À l’heure où les dynamiques identitaires africaines cherchent à conjuguer tradition et modernité, la Ligue nationale des Anamongo (LINA) s’engage dans une étape décisive de son histoire. Réunie ce mardi à Kisangani, à l’esplanade de l’hôtel Glodi, la plateforme a annoncé la tenue prochaine, à Kinshasa, d’une grande rencontre scientifique et culturelle visant à doter l’organisation d’un nouveau statut juridique, en conformité avec les exigences de l’État congolais.
L’annonce a été faite par le président national de la LINA, le général Jean-Pierre Ondekane, au cours d’une rencontre d’échanges avec les membres de la fédération de la Tshopo. Devant une assemblée attentive, il a justifié cette initiative par la nécessité d’adapter l’organisation aux mutations du monde contemporain. « Le monde évolue, nous ne pouvons pas rester en marge », a-t-il martelé, appelant à une modernisation réfléchie qui ne renie pas les fondements culturels du peuple Anamongo.
Dans une démarche pédagogique, le président national a esquissé un rappel historique des origines du peuple Mongo, évoquant une migration ancienne partie de la Nubie, en Égypte, avant de traverser l’Afrique centrale — notamment le Cameroun, le Gabon et le Congo-Brazzaville — pour s’établir finalement en République démocratique du Congo. Une fresque migratoire qui, selon lui, illustre la richesse d’un héritage culturel à préserver et à structurer.
Successeur de feu Barthélémy Okito Oleka, Jean-Pierre Ondekane entend inscrire son mandat sous le sceau de l’unité, de la solidarité et du développement. Il a insisté sur le caractère apolitique de la LINA, mettant en garde contre toute instrumentalisation : « Nous aimons tous nos frères et sœurs politiciens, mais qu’ils ne nous emmènent pas la politique dans la famille », a-t-il déclaré, suscitant l’adhésion de l’assistance.
En amont de cette intervention, le mot de bienvenue a été prononcé par François Bassay Baloimba, au nom du président provincial Nestor Ingolo Losoko, saluant la visite du nouveau président national et exprimant la disponibilité de la Tshopo à accompagner la réforme en cours. De son côté, Alphonse Lungange Oketa a dressé un état des lieux de la LINA/Tshopo, mettant en exergue les avancées réalisées ainsi que les défis à relever.

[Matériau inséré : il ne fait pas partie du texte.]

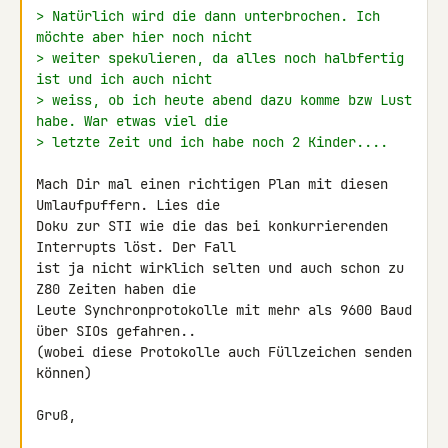
> Natürlich wird die dann unterbrochen. Ich 
möchte aber hier noch nicht
> weiter spekulieren, da alles noch halbfertig 
ist und ich auch nicht
> weiss, ob ich heute abend dazu komme bzw Lust 
habe. War etwas viel die
> letzte Zeit und ich habe noch 2 Kinder....
Mach Dir mal einen richtigen Plan mit diesen 
Umlaufpuffern. Lies die 

Doku zur STI wie die das bei konkurrierenden 
Interrupts löst. Der Fall 

ist ja nicht wirklich selten und auch schon zu 
Z80 Zeiten haben die 

Leute Synchronprotokolle mit mehr als 9600 Baud 
über SIOs gefahren.. 

(wobei diese Protokolle auch Füllzeichen senden 
können)

Gruß,
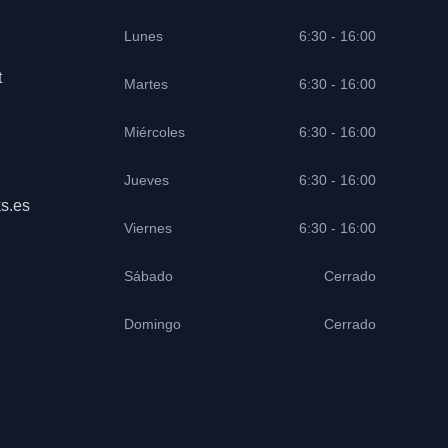
Lunes
6:30 - 16:00
t
Martes
6:30 - 16:00
Miércoles
6:30 - 16:00
Jueves
6:30 - 16:00
s.es
Viernes
6:30 - 16:00
Sábado
Cerrado
Domingo
Cerrado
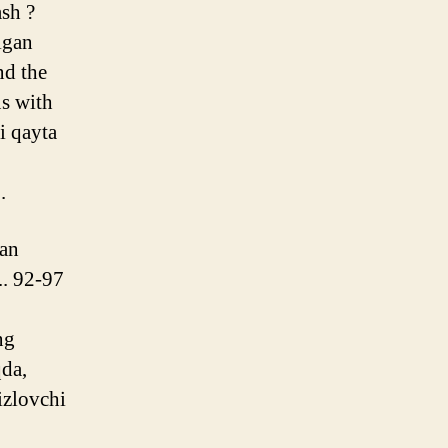
ash ?
igan
nd the
us with
i qayta
.
dan
.. 92-97
ng
qda,
izlovchi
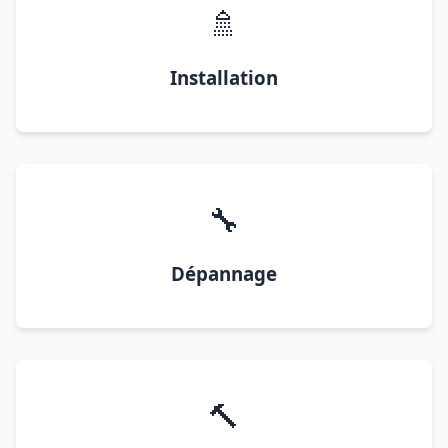
🚿
Installation
🔧
Dépannage
🔨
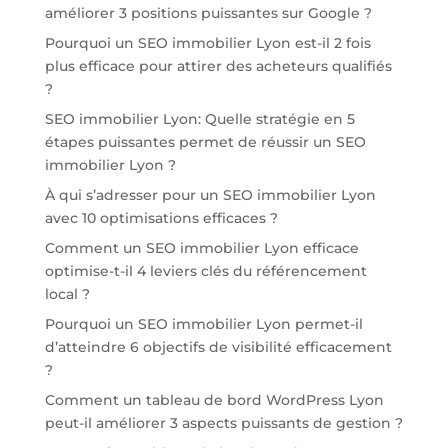
améliorer 3 positions puissantes sur Google ?
Pourquoi un SEO immobilier Lyon est-il 2 fois
plus efficace pour attirer des acheteurs qualifiés
?
SEO immobilier Lyon: Quelle stratégie en 5
étapes puissantes permet de réussir un SEO
immobilier Lyon ?
À qui s’adresser pour un SEO immobilier Lyon
avec 10 optimisations efficaces ?
Comment un SEO immobilier Lyon efficace
optimise-t-il 4 leviers clés du référencement
local ?
Pourquoi un SEO immobilier Lyon permet-il
d’atteindre 6 objectifs de visibilité efficacement
?
Comment un tableau de bord WordPress Lyon
peut-il améliorer 3 aspects puissants de gestion ?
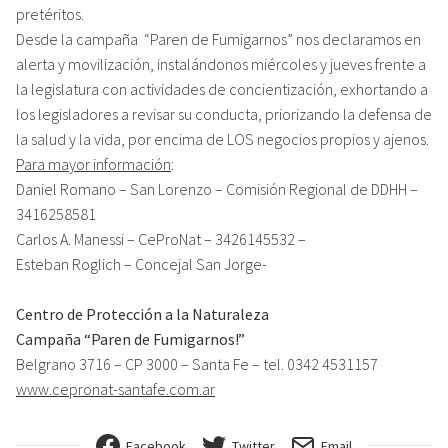
pretéritos.
Desde la campaña “Paren de Fumigarnos” nos declaramos en
alerta y movilización, instalándonos miércoles y jueves frente a
la legislatura con actividades de concientización, exhortando a
los legisladores a revisar su conducta, priorizando la defensa de
la salud y la vida, por encima de LOS negocios propios y ajenos.
Para mayor información
:
Daniel Romano – San Lorenzo – Comisión Regional de DDHH –
3416258581
Carlos A. Manessi – CeProNat – 3426145532 –
Esteban Roglich – Concejal San Jorge-
Centro de Protección a la Naturaleza
Campaña “Paren de Fumigarnos!”
Belgrano 3716 – CP 3000 – Santa Fe – tel. 0342 4531157
www.cepronat-santafe.com.ar
Facebook
Twitter
Email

La rencontre s’est déroulée en présence de la présidente nationale de la ligue des femmes de la LINA, dont la participation témoigne de la volonté d’inclusion et de représentativité au sein de la plateforme.
Fidèle à l’esprit des rassemblements coutumiers, la séance s’est achevée dans une ambiance festive, rythmée par des chants et danses traditionnels, agrémentés des célèbres taquineries des « oncles », marqueurs d’une convivialité profondément enracinée dans les pratiques sociales Anamongo.
Au-delà de son caractère organisationnel, cette initiative de la LINA apparaît comme une tentative de concilier mémoire collective et exigences institutionnelles, dans un contexte où les structures coutumières sont appelées à jouer un rôle de plus en plus structurant dans la société congolaise contemporaine.
A noter que la présidente nationale de la ligue des femmes de la LINA madame Cécile EDUNGU était avec le président national dans ce séjour boyomais.